Uploading Big Data to Azure

Posted 12 February 2018 12:00 AM by Ivan Diaz, Junior SharePoint Developer @ ClearPeople

Have you ever needed to upload a huge amount of data to Azure?

There are some tools that allow to upload data to Azure like Blob Transfer Utility Tool or Microsoft Azure Storage Explorer. However, some of those tools have size limitation or simply they will take too long (even some weeks) to finish the process.
For those cases, Azure allows to create an Import/Export job on Azure Portal to manage this process:


The process involves sending some physic disks to the Azure centre in the region you choose and they should contain all the data that you want to upload to your Storage Account. Nevertheless, the drives need to have a specific format and the data need to be copied following a specific structure. To do this, Microsoft released a tool to ease this process named "Azure Import/Export tool".

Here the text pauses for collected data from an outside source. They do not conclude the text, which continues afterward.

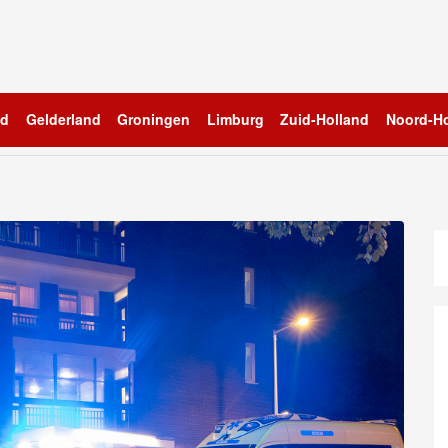
nd
Gelderland
Groningen
Limburg
Zuid-Holland
Noord-Ho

To use this tool it’s necessary that your machine meets these prerequisites:

  • You need a computer (the "copy machine") with Windows 7, Windows Server 2008 R2, or a newer Windows operating system installed.
  • The .NET Framework 4 must be installed on the copy machine.
  • BitLocker must be enabled on the copy machine.
  • You need one or more empty 2.5-inch or 3.5-inch SATAII or III or SSD hard drives connected to the copy machine.
  • The files you are planning to import must be accessible from the copy machine, whether they are on a network share or a local hard drive.

If you meet the requirements, when you execute this tool, you need to specify some parameters in order to get the source, destination and configuration information. Then, the tool formats the destination disk and copies all the data into it. During the process, the tool generates a log, but also an important file named “journal” that will be necessary to attach later in your Import/Export job in Azure. This file contains important information that they use to decrypt the data and upload it to your storage account.

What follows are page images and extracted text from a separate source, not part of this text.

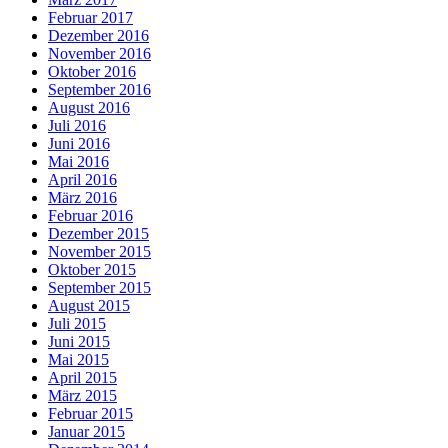
Februar 2017
Dezember 2016
November 2016
Oktober 2016
September 2016
August 2016
Juli 2016
Juni 2016
Mai 2016
April 2016
März 2016
Februar 2016
Dezember 2015
November 2015
Oktober 2015
September 2015
August 2015
Juli 2015
Juni 2015
Mai 2015
April 2015
März 2015
Februar 2015
Januar 2015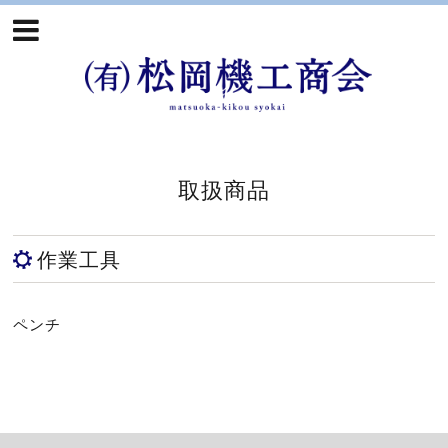
取扱商品
作業工具
ペンチ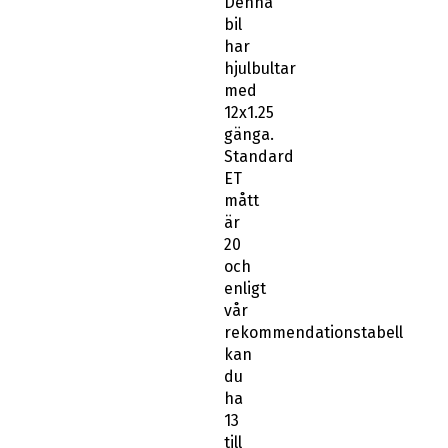
Denna
bil
har
hjulbultar
med
12x1.25
gänga.
Standard
ET
mått
är
20
och
enligt
vår
rekommendationstabell
kan
du
ha
13
till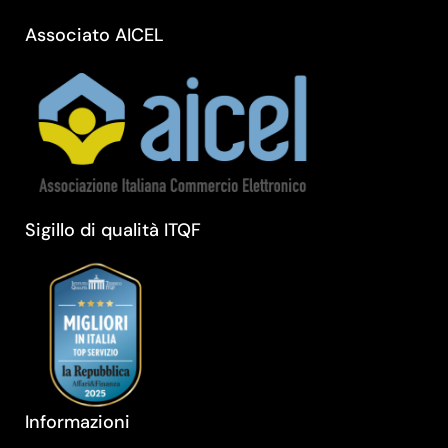
Associato AICEL
Sigillo di qualità ITQF
Informazioni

There was a first version of this tool that could cause you issues if you tried to copy data from different sources or to different disks. So, if you needed to carry out some of those actions, it required to develop a script to manage the different cases. However, last year, Microsoft released a new version of this tool and they have simplified the number of parameters for the tool and the way to provision the information about the source and destination of the data.

An example of execution for the latest version that will work for many cases would be:

.\\\\WAImportExport.exe PrepImport /id:"$session" /j:"$JournalFile" /logdir:"$LogDirectory" /sk:"$StorageAccountKey" /InitialDriveSet:"$driveSet" /DataSet:"$data"

  • $session: contains a name for that copy session.
  • $JournalFile: contains the name for the journal file.
  • $LogDirectory: contains the directory where you want to store the log for that copy session.
  • $StorageAccountKey: contains the key for the destination storage account.
  • $driveSet: contains the csv file with information about the destination drives.
  • $data: contains the csv file with information about the copied data.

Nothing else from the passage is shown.